Proposition. In general, if an action (1) has a quasi-symmetry, then the EOM (2) must have a symmetry (wrt. the same transformation), cf. e.g. this Phys.SE post.


Examples:




  1. One example is the Maxwell Lagrangian density (in vacuum without the $J^{\mu}A_{\mu}$ source term) $$\tag{1.1}{\cal L} ~=~ -\frac{1}{4}F_{\mu\nu}F^{\mu\nu}~=~\frac{1}{2}(\vec{E}^2-\vec{B}^2), $$ which doesn't have electromagnetic $SO(2,\mathbb{R})$ duality symmetry $$\tag{1.2}(\vec{E}, \vec{B})\quad \longrightarrow \quad(\vec{E}\cos\theta - \vec{B}\sin\theta, \vec{B}\cos\theta + \vec{E}\sin\theta),$$ while the Euler-Lagrange equations (the Maxwell's equations in vacuum) are symmetric under electromagnetic duality.
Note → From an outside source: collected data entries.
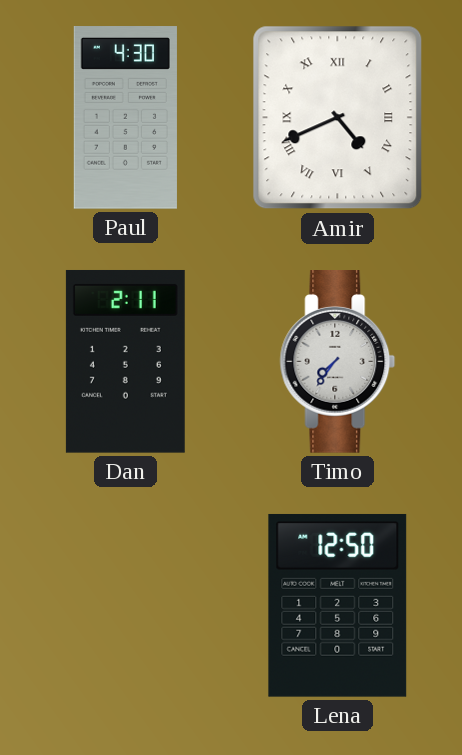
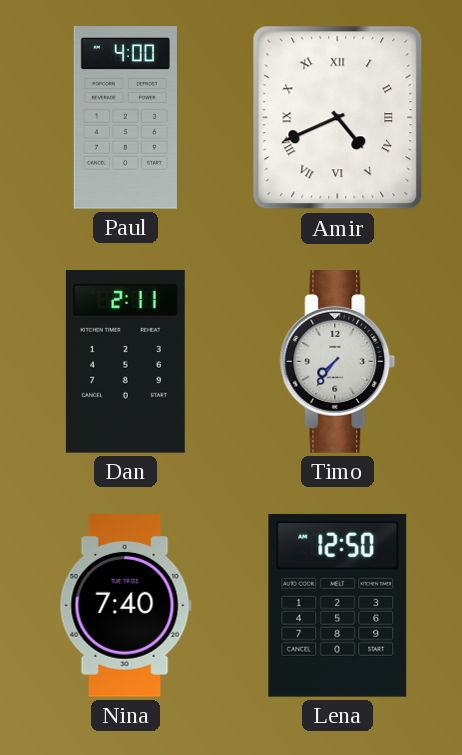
Paul: 4:30 -> 4:00
Nina: none -> 7:40
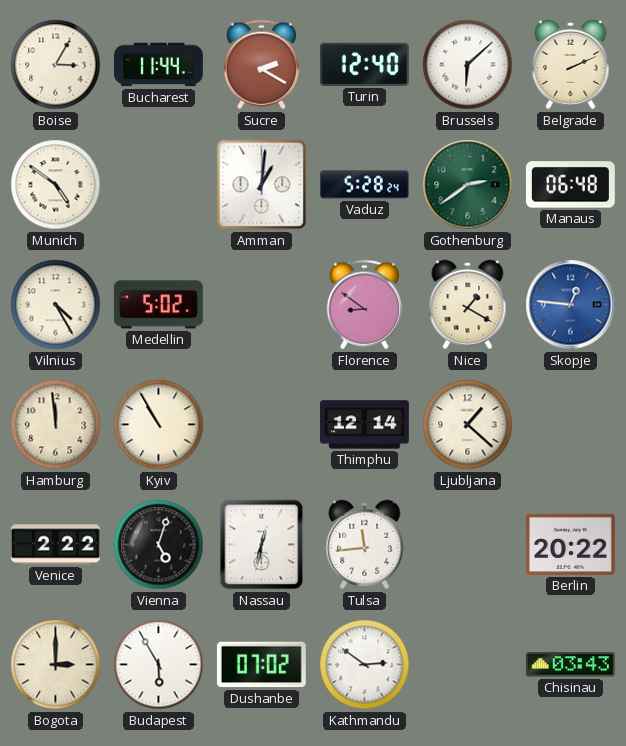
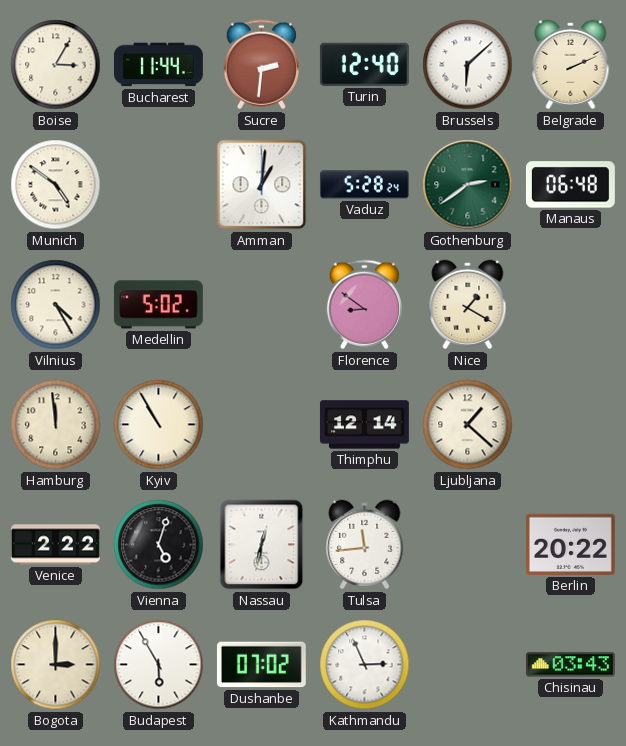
Sucre: 2:20 -> 2:31
Skopje: 12:46 -> none
Kathmandu: 2:51 -> 2:56
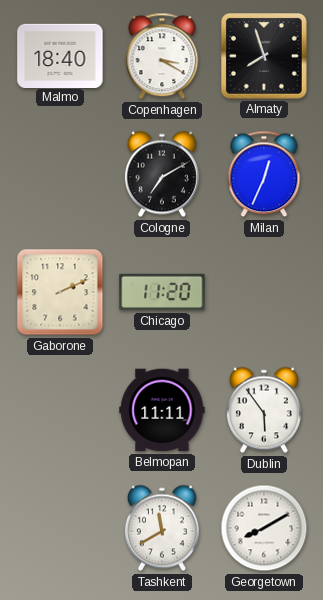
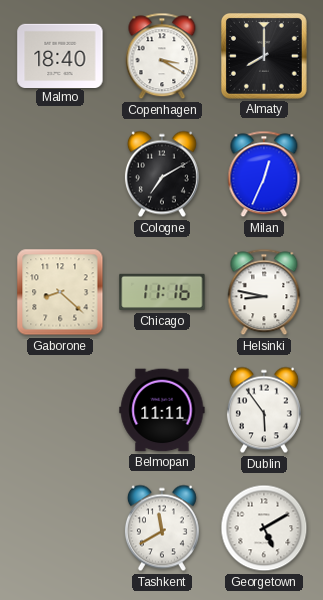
Almaty: 7:57 -> 8:00
Gaborone: 2:11 -> 8:22
Chicago: 11:20 -> 11:16
Helsinki: none -> 8:47
Georgetown: 8:10 -> 5:10
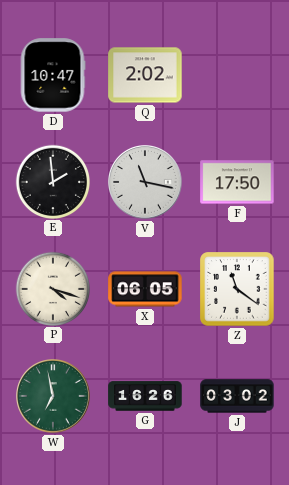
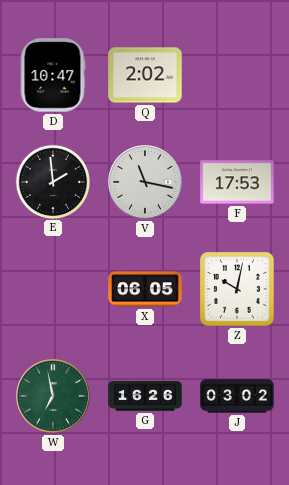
F: 17:50 -> 17:53
P: 4:18 -> none
Z: 11:21 -> 10:02
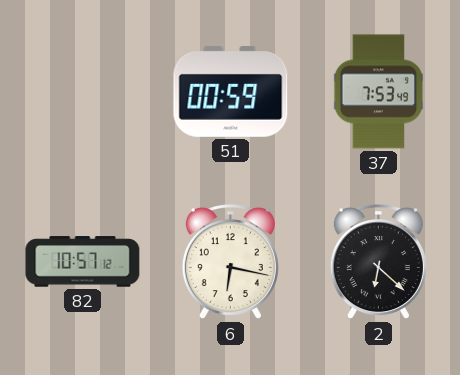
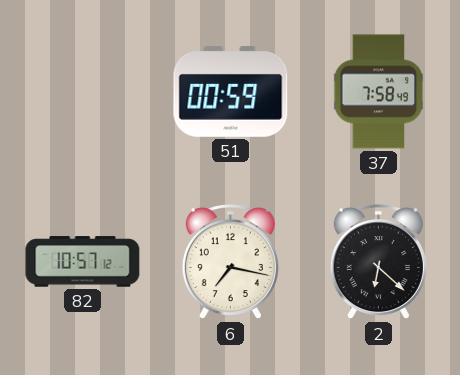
37: 7:53 -> 7:58
6: 6:17 -> 7:17
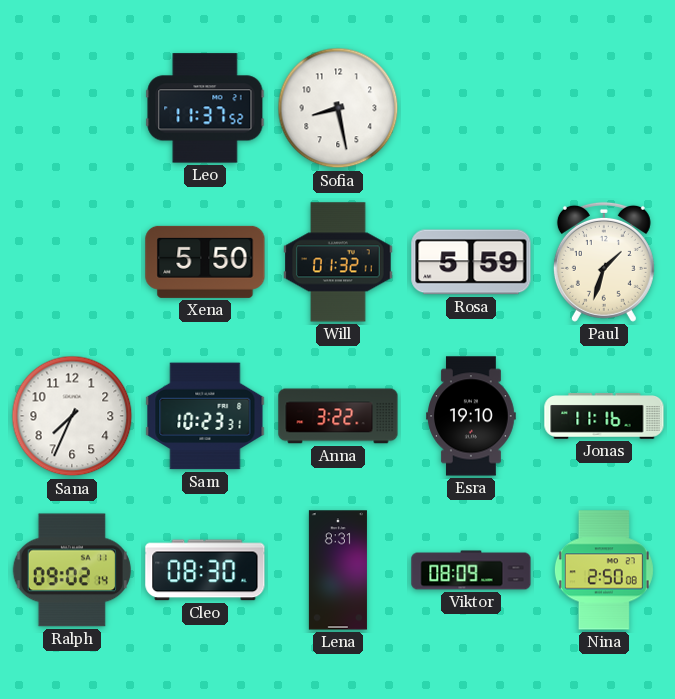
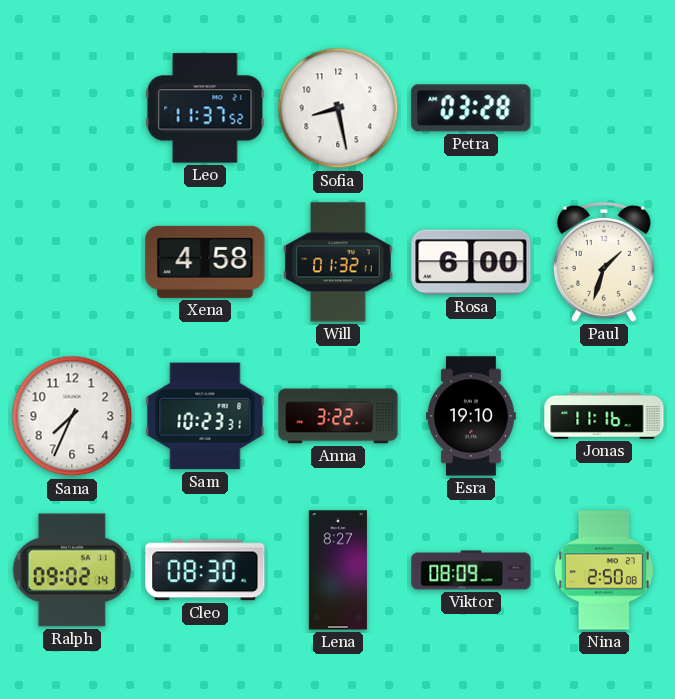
Petra: none -> 03:28
Xena: 5:50 -> 4:58
Rosa: 5:59 -> 6:00
Lena: 8:31 -> 8:27
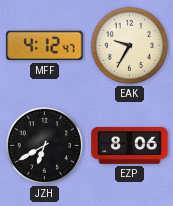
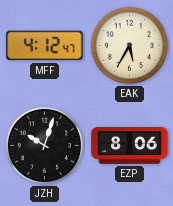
EAK: 9:35 -> 5:35
JZH: 6:40 -> 10:03
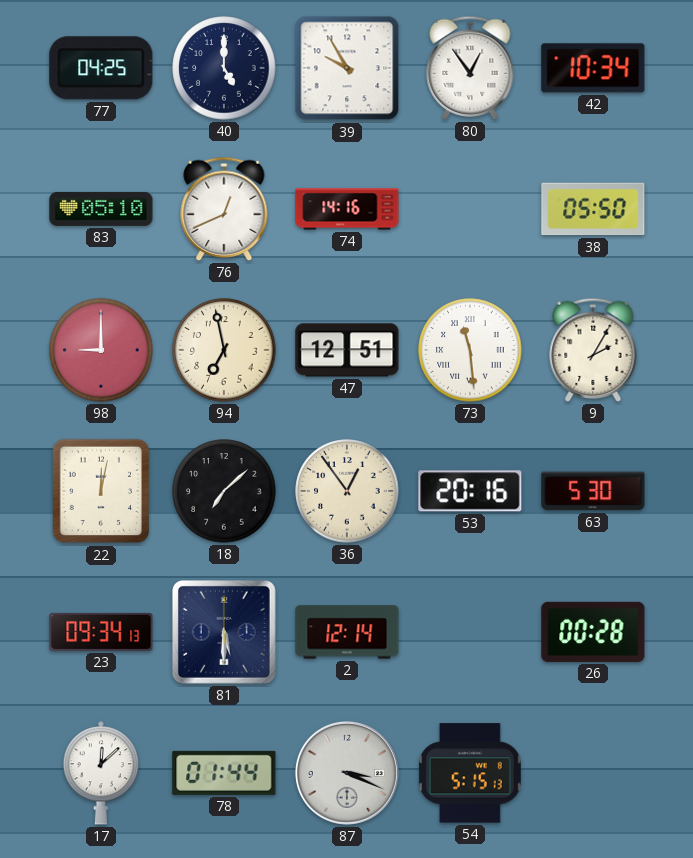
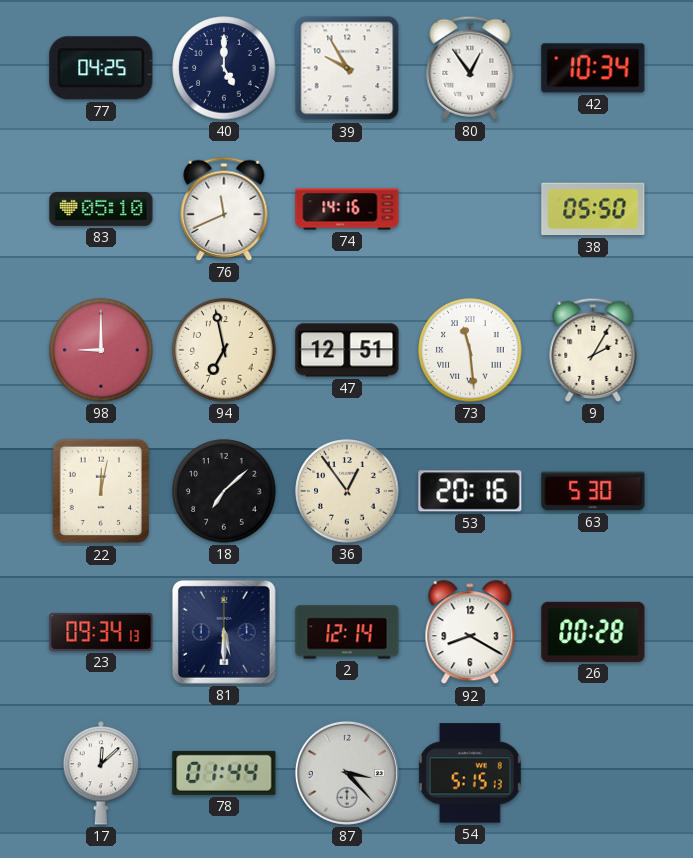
76: 12:41 -> 11:41
92: none -> 8:20
87: 3:19 -> 3:23
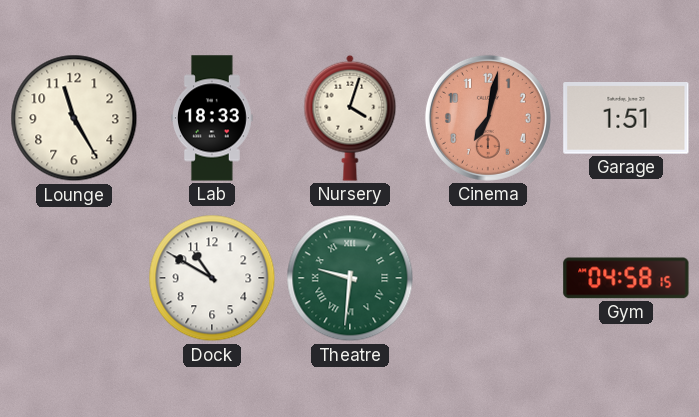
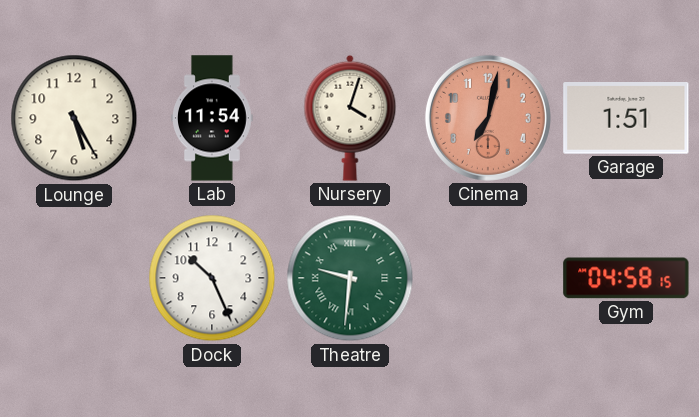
Lounge: 11:25 -> 5:25
Lab: 18:33 -> 11:54
Dock: 10:50 -> 10:26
  2. Another example is a non-relativistic free point particle where the Lagrangian $$\tag{2.1}L~=~\frac{1}{2}m\dot{q}^2$$ is not invariant under the Galilean symmetry $$\tag{2.2}\dot{q}\quad \longrightarrow \quad\dot{q}+v,$$ nor the dilation/scale symmetry $$\tag{2.3} q \quad \longrightarrow \quad \lambda q,$$ but the EOM $$\tag{2.4}\ddot{q}~=~0$$ is invariant. In the case of the Galilean symmetry (2.2), the Lagrangian changes by a total time derivative $$\tag{2.5} L \quad \longrightarrow \quad L +mv\frac{d}{dt}\left( q +\frac{vt}{2}\right).$$ See also this Phys.SE post. Thus (2.2) is actually an example of a quasi-symmetry of the action. [It is an instructive exercise to derive the corresponding Noether charge $Q$. At the infinitesimal level, the Galilean transformation (2.2) reads $$ \tag{2.6}\delta \dot{q}~=~\delta v~=~\varepsilon, \qquad \delta q~=~\varepsilon t,\qquad \delta L ~=~ \varepsilon\frac{df}{dt}, \qquad f ~:=~mq. $$ The bare Noether charge is $$ \tag{2.7} Q^0~=~t \frac{\partial L}{\partial \dot{q}}~=~t m\dot{q}, $$ while the full Noether charge is $$ \tag{2.8}Q~=~Q^0-f~=~m(\dot{q}t-q),$$ which is conserved on-shell, cf. Noether's Theorem. The (non-relativistic) Galilean boosts generator (2.8) should be compared to the (relativistic) Lorentz boosts generators $tP-xE$ in relativistic theories, cf. e.g. this Phys.SE post.]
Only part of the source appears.